**ABOUT THIS TASK:**
The answer is all of the entries below, repeated exactly and free of pictures.
--------------------
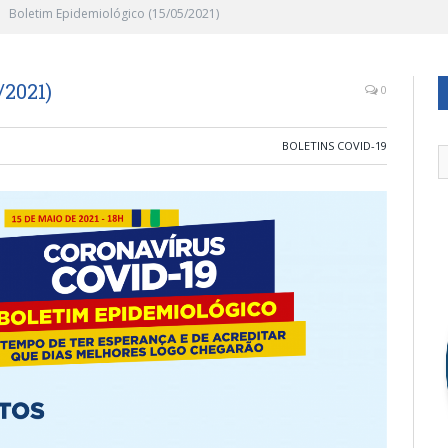
Boletim Epidemiológico (15/05/2021)
/2021)
0
BOLETINS COVID-19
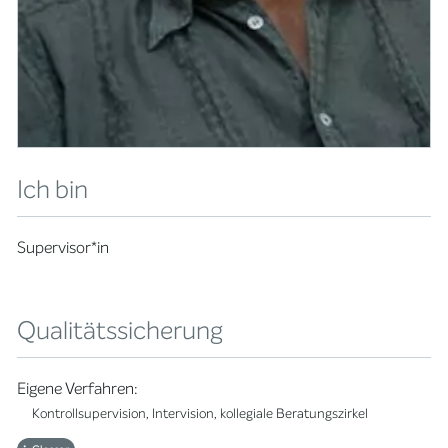
Ich bin
Supervisor*in
Qualitätssicherung
Eigene Verfahren:
Kontrollsupervision, Intervision, kollegiale Beratungszirkel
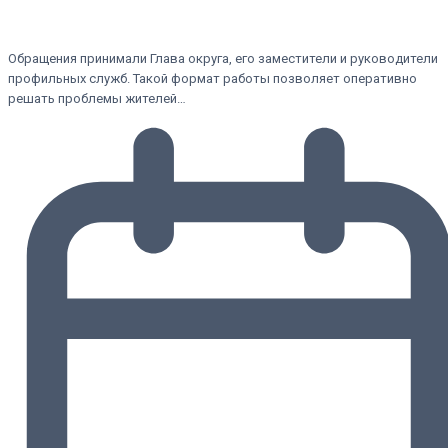
Обращения принимали Глава округа, его заместители и руководители
профильных служб. Такой формат работы позволяет оперативно
решать проблемы жителей…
--------------------
**EXERCISE SOLUTION:**
Boletim Epidemiológico (15/05/2021)
/2021)
0
BOLETINS COVID-19
Ich bin
Supervisor*in
Qualitätssicherung
Eigene Verfahren:
Kontrollsupervision, Intervision, kollegiale Beratungszirkel
Обращения принимали Глава округа, его заместители и руководители
профильных служб. Такой формат работы позволяет оперативно
решать проблемы жителей…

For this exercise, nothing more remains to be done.